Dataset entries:
-- Opening Marker --
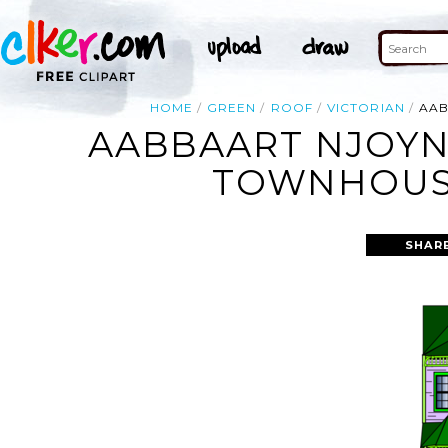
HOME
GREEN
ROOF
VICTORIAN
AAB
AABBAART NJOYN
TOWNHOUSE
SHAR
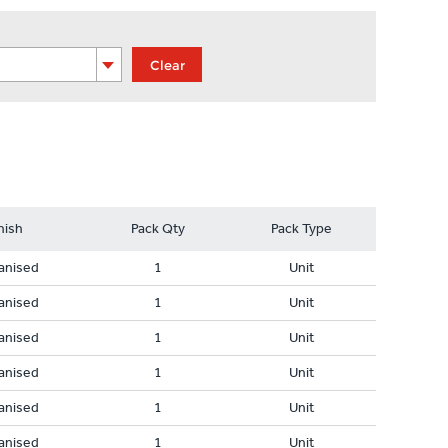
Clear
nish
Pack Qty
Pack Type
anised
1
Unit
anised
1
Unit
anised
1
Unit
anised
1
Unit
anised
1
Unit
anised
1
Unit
-- Closing Marker --
Task goal: Please reproduce the data above word for word, skipping all images.

Task solution:
HOME
GREEN
ROOF
VICTORIAN
AAB
AABBAART NJOYN
TOWNHOUSE
SHAR
Clear
nish
Pack Qty
Pack Type
anised
1
Unit
anised
1
Unit
anised
1
Unit
anised
1
Unit
anised
1
Unit
anised
1
Unit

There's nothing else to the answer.